We were warned more than a few times that it was a fool's errand, but when my party learned the Orphic Hammer was at Raphael's place, and acquired the means to get there, the prospect of a heist was irresistable.

Of course, Raphael showed up just as we were about to leave, and he wanted blood. It was the toughest fight we've had so far. Here's what worked:

Party Members: (All level 12. AC range 17-20. Companions as their default classes.)

  • My College of Lore bard
  • Shadowheart
  • Karlach
  • Gale

Followers & significant summons:

  • Conjure Elemental: Air Myrmidon
  • Conjure Elemental: Earth Myrmidon
  • Create Undead: Ancient Servant (mummy)
  • Hope

Especially notable tools:

  • Envoy's Amulet (bard)
  • Sussur Greatsword (Karlach)
  • Staff of Cherished Necromancy (Gale)
  • Fire resistance elixirs
  • Maybe 15-20 healing potions (mostly greater, some superior and regular)

Preparation:

  • Fire resistance elixirs for everyone. (They were already active from earlier fights.)
  • Defeat all enemies in the house before trying to leave, so they couldn't wander in and make the final fight harder. (Some of their corpses were useful in the next step...)
  • Summon the mightiest summons we could that weren't made of fire, water, or ice.
  • Drink deeply from the boudoir faucets, to replenish everyone's resources.
  • Persuade Yurgir the orthon to turn against Raphael and join our side.
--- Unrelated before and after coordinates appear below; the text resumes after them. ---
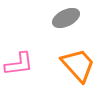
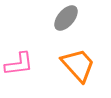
gray ellipse: rotated 24 degrees counterclockwise
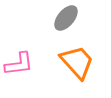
orange trapezoid: moved 1 px left, 3 px up
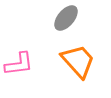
orange trapezoid: moved 1 px right, 1 px up
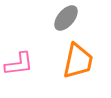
orange trapezoid: rotated 54 degrees clockwise
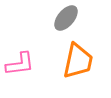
pink L-shape: moved 1 px right
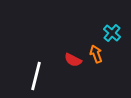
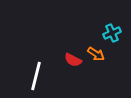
cyan cross: rotated 24 degrees clockwise
orange arrow: rotated 144 degrees clockwise
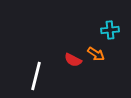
cyan cross: moved 2 px left, 3 px up; rotated 18 degrees clockwise
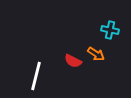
cyan cross: rotated 18 degrees clockwise
red semicircle: moved 1 px down
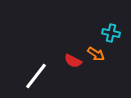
cyan cross: moved 1 px right, 3 px down
white line: rotated 24 degrees clockwise
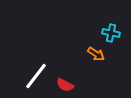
red semicircle: moved 8 px left, 24 px down
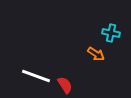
white line: rotated 72 degrees clockwise
red semicircle: rotated 150 degrees counterclockwise
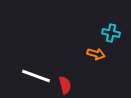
orange arrow: rotated 18 degrees counterclockwise
red semicircle: rotated 18 degrees clockwise
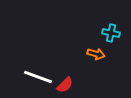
white line: moved 2 px right, 1 px down
red semicircle: rotated 60 degrees clockwise
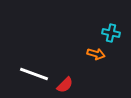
white line: moved 4 px left, 3 px up
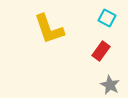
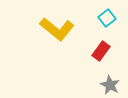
cyan square: rotated 24 degrees clockwise
yellow L-shape: moved 8 px right; rotated 32 degrees counterclockwise
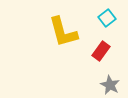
yellow L-shape: moved 6 px right, 3 px down; rotated 36 degrees clockwise
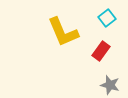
yellow L-shape: rotated 8 degrees counterclockwise
gray star: rotated 12 degrees counterclockwise
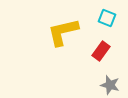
cyan square: rotated 30 degrees counterclockwise
yellow L-shape: rotated 100 degrees clockwise
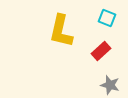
yellow L-shape: moved 2 px left, 1 px up; rotated 64 degrees counterclockwise
red rectangle: rotated 12 degrees clockwise
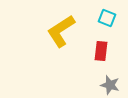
yellow L-shape: rotated 44 degrees clockwise
red rectangle: rotated 42 degrees counterclockwise
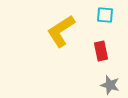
cyan square: moved 2 px left, 3 px up; rotated 18 degrees counterclockwise
red rectangle: rotated 18 degrees counterclockwise
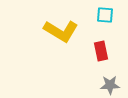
yellow L-shape: rotated 116 degrees counterclockwise
gray star: rotated 18 degrees counterclockwise
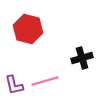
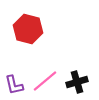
black cross: moved 5 px left, 24 px down
pink line: rotated 24 degrees counterclockwise
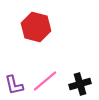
red hexagon: moved 8 px right, 2 px up
black cross: moved 3 px right, 2 px down
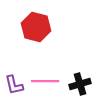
pink line: rotated 40 degrees clockwise
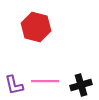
black cross: moved 1 px right, 1 px down
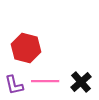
red hexagon: moved 10 px left, 21 px down
black cross: moved 3 px up; rotated 25 degrees counterclockwise
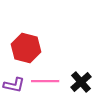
purple L-shape: rotated 65 degrees counterclockwise
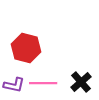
pink line: moved 2 px left, 2 px down
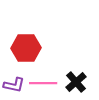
red hexagon: rotated 16 degrees counterclockwise
black cross: moved 5 px left
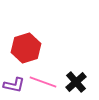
red hexagon: rotated 16 degrees counterclockwise
pink line: moved 1 px up; rotated 20 degrees clockwise
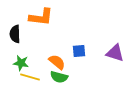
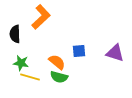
orange L-shape: rotated 50 degrees counterclockwise
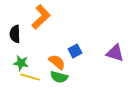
blue square: moved 4 px left; rotated 24 degrees counterclockwise
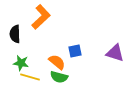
blue square: rotated 16 degrees clockwise
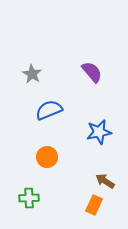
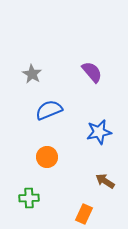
orange rectangle: moved 10 px left, 9 px down
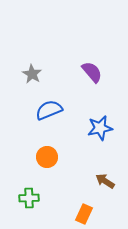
blue star: moved 1 px right, 4 px up
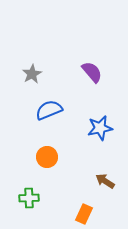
gray star: rotated 12 degrees clockwise
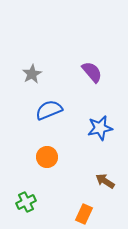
green cross: moved 3 px left, 4 px down; rotated 24 degrees counterclockwise
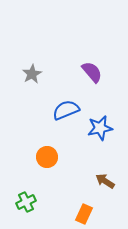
blue semicircle: moved 17 px right
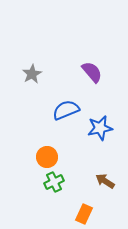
green cross: moved 28 px right, 20 px up
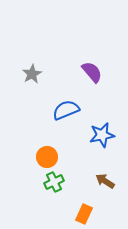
blue star: moved 2 px right, 7 px down
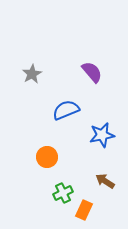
green cross: moved 9 px right, 11 px down
orange rectangle: moved 4 px up
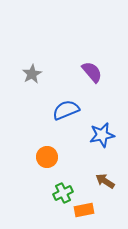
orange rectangle: rotated 54 degrees clockwise
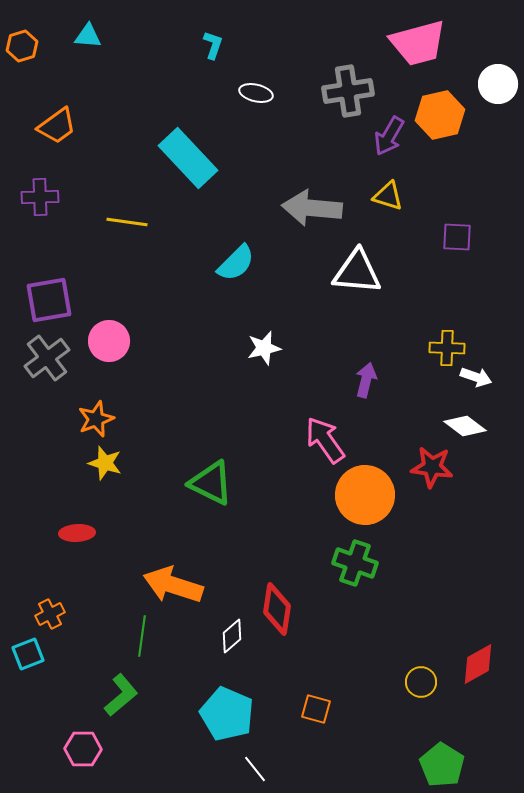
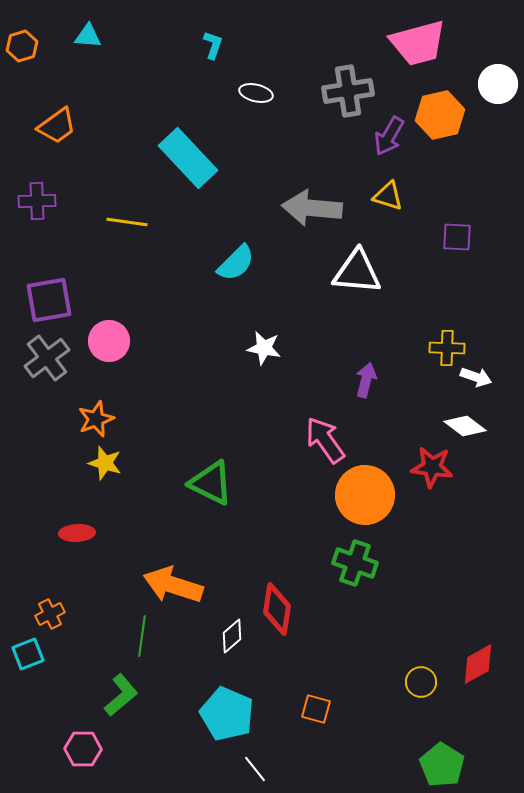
purple cross at (40, 197): moved 3 px left, 4 px down
white star at (264, 348): rotated 24 degrees clockwise
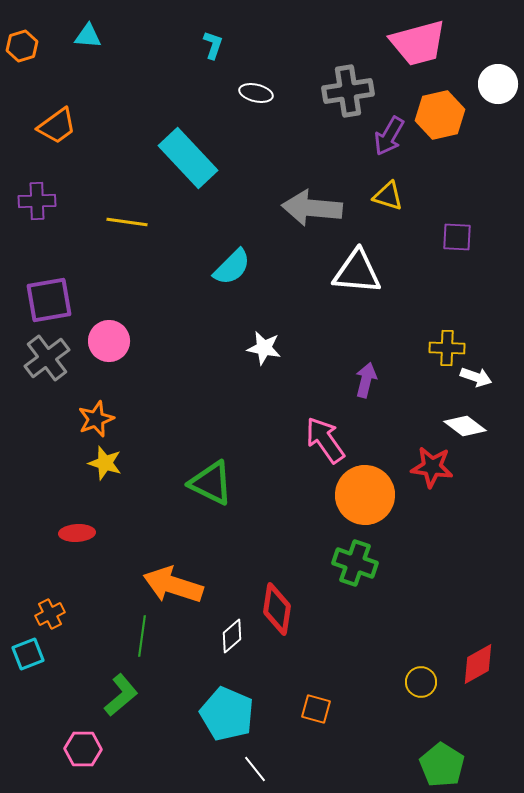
cyan semicircle at (236, 263): moved 4 px left, 4 px down
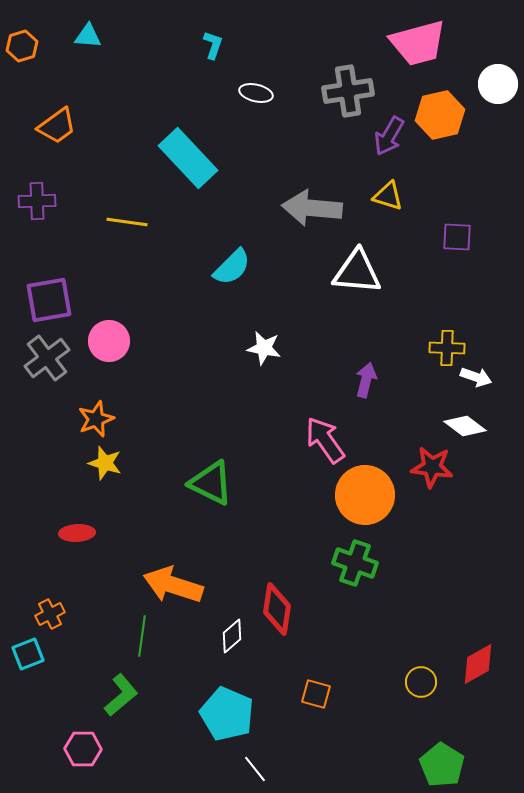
orange square at (316, 709): moved 15 px up
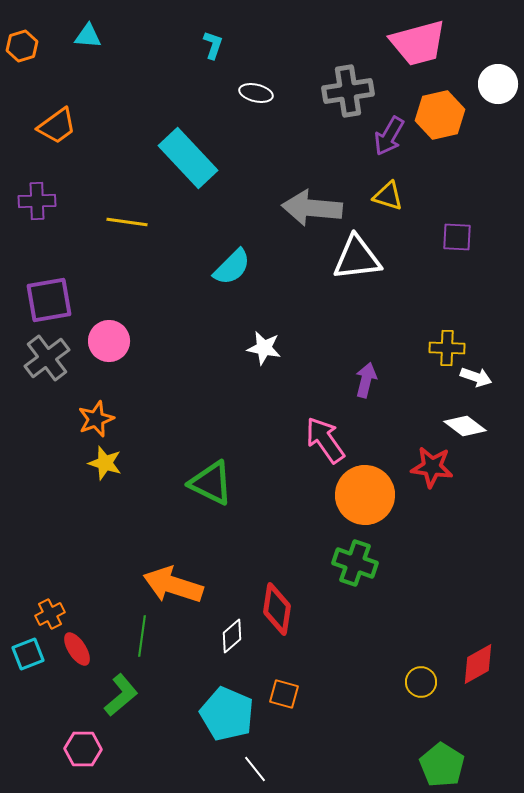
white triangle at (357, 272): moved 14 px up; rotated 12 degrees counterclockwise
red ellipse at (77, 533): moved 116 px down; rotated 60 degrees clockwise
orange square at (316, 694): moved 32 px left
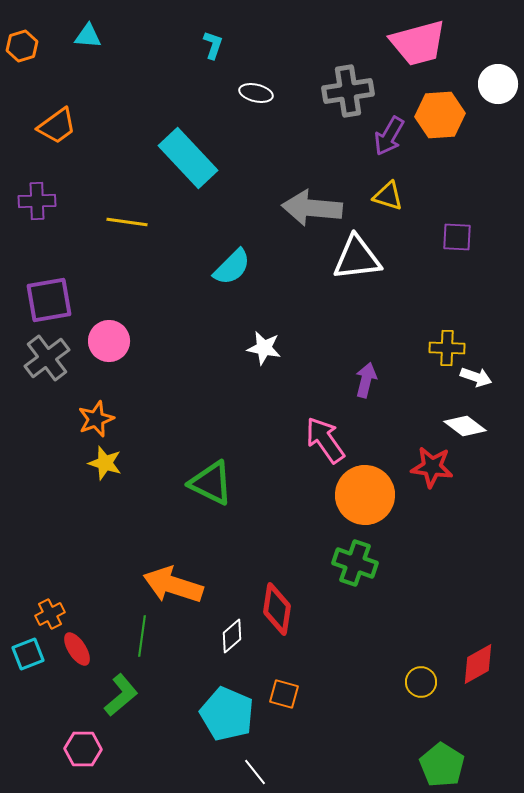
orange hexagon at (440, 115): rotated 9 degrees clockwise
white line at (255, 769): moved 3 px down
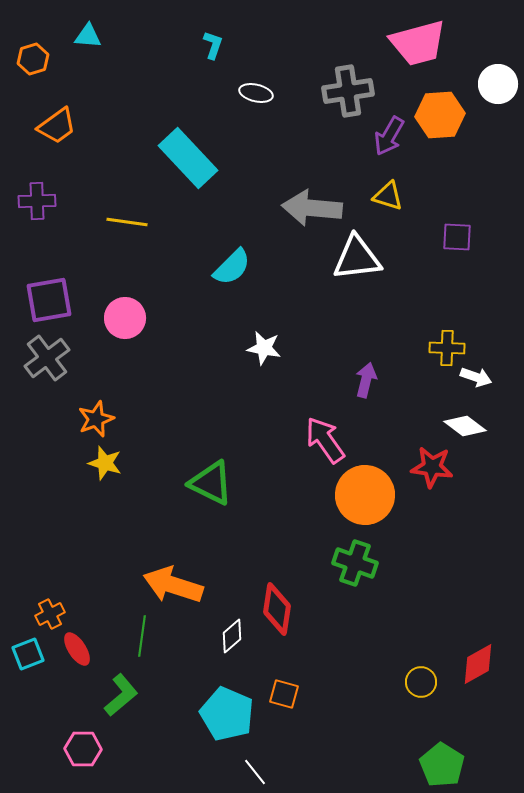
orange hexagon at (22, 46): moved 11 px right, 13 px down
pink circle at (109, 341): moved 16 px right, 23 px up
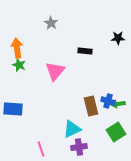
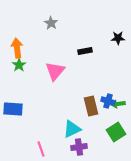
black rectangle: rotated 16 degrees counterclockwise
green star: rotated 16 degrees clockwise
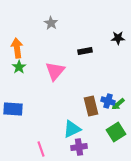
green star: moved 2 px down
green arrow: rotated 32 degrees counterclockwise
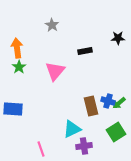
gray star: moved 1 px right, 2 px down
green arrow: moved 1 px right, 1 px up
purple cross: moved 5 px right, 1 px up
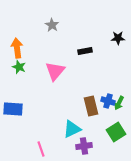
green star: rotated 16 degrees counterclockwise
green arrow: rotated 24 degrees counterclockwise
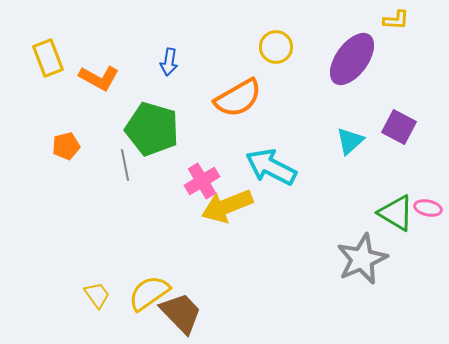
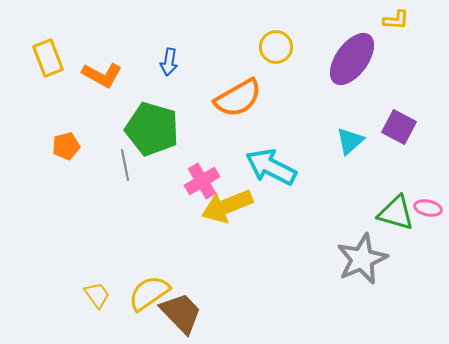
orange L-shape: moved 3 px right, 3 px up
green triangle: rotated 15 degrees counterclockwise
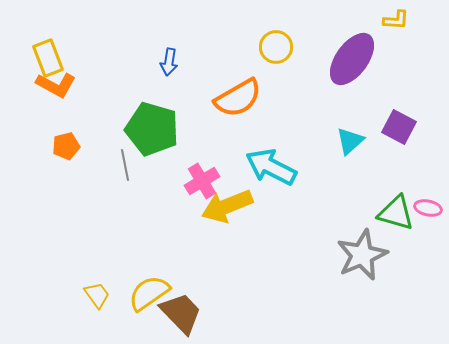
orange L-shape: moved 46 px left, 10 px down
gray star: moved 4 px up
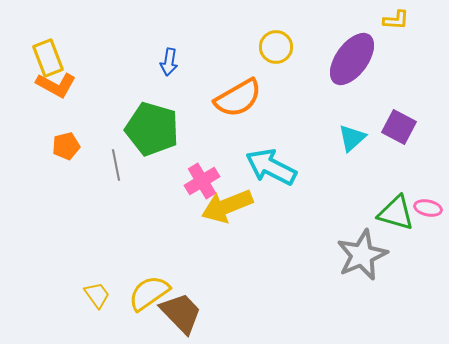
cyan triangle: moved 2 px right, 3 px up
gray line: moved 9 px left
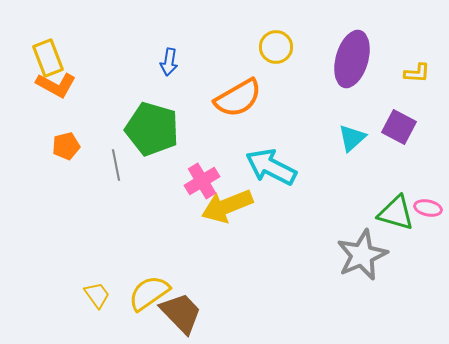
yellow L-shape: moved 21 px right, 53 px down
purple ellipse: rotated 20 degrees counterclockwise
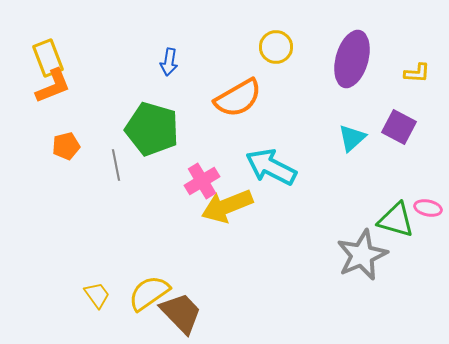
orange L-shape: moved 3 px left, 1 px down; rotated 51 degrees counterclockwise
green triangle: moved 7 px down
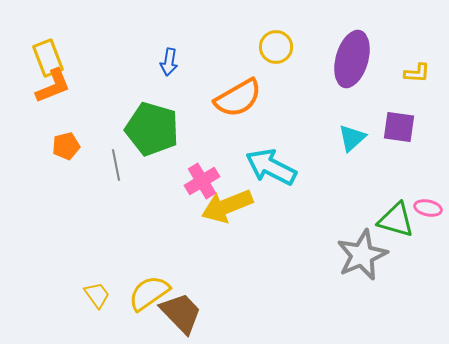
purple square: rotated 20 degrees counterclockwise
This was a DC 30 skill check IIRC, so probably not available to every party. Fortunately for us, my bard is a persuasion expert, was fully inspired, and had the Envoy's Amulet and Shadowheart's Guidance. We talked him into it after a re-roll or two.
  • Enjoy the battle song.

Battle:

  • Cast Planar Binding on Raphael immediately. Maybe twice. He shakes it off quickly (I think it's just one turn) but it keeps him and some of his minions busy just long enough for us to have a chance at retreating.
  • Leave the foyer ASAP. With all those fiends on raised platforms and moving to surround us, there was just too much heat in that room. Let our summons tank for us as we cast some debuffs and run for the door, and then have them follow us out.
  • Regroup at the far end of the passage to the feast hall. This let us choose our positioning in a meaningful way, and provided a choke point for the enemies.
  • Engage the fiends one or two at a time as they trickle through the door. Gale's staff-boosted necrotic attacks work well. AoE damage and debuffs (like the air myrmidon's Raging Vortex) keep them from being too threatening. Meanwhile, let Yurgir work on them from behind.
  • Heal mostly with potions, since quaffing only consumes bonus actions, leaving spell slots and actions for enemies. Toss potions at the feet of party members in need before their next turn, and whenever two or more are clustered closely enough to hit with a single potion. Heal Yurgir with spells when possible, since he doesn't spend much time in potion range.
  • Continue until Raphael is the last enemy standing.

Master of the house:

  • Hit Raphael with all the debuffs we can; especially Silence. Karlach does great work with the Sussur Greatsword, and the myrmidon's Raging Vortex seems to work well. This keeps him (somewhat) less dangerous long enough for the next step.
  • Send the summons past Raphael, through the door, and back into the foyer to destroy the pillars. Their teleportation abilities are great for this. It really pissed off Raphael, and he killed them all, but not before they could finish the job.
  • Summon new summons. The more the merrier! Quothe the raven and Scratch were with us, though not much use beyond a couple brief distractions.
  • Lure Raphael close to a relatively open area, where the party can take aim at him without bunching up too much. (His AoE combos can be tough to heal through if they hit more than two targets each.)
  • Resume the debuffs, and pour into him every damage source available that he can't nullify or retaliate against. (Avoid radiant damage.) Necrotic and force damage work well.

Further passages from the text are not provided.